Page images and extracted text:
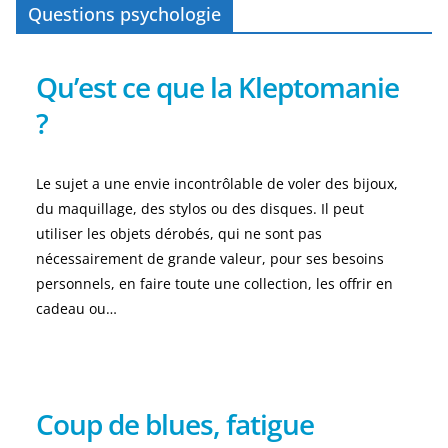
Questions psychologie
Qu’est ce que la Kleptomanie
?
Le sujet a une envie incontrôlable de voler des bijoux,
du maquillage, des stylos ou des disques. Il peut
utiliser les objets dérobés, qui ne sont pas
nécessairement de grande valeur, pour ses besoins
personnels, en faire toute une collection, les offrir en
cadeau ou…
Coup de blues, fatigue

WHAT YOU NEED TO DO: Please give the data again in full, exactly as written, but without any images.

COMPLETED TASK:
Questions psychologie
Qu’est ce que la Kleptomanie
?
Le sujet a une envie incontrôlable de voler des bijoux,
du maquillage, des stylos ou des disques. Il peut
utiliser les objets dérobés, qui ne sont pas
nécessairement de grande valeur, pour ses besoins
personnels, en faire toute une collection, les offrir en
cadeau ou…
Coup de blues, fatigue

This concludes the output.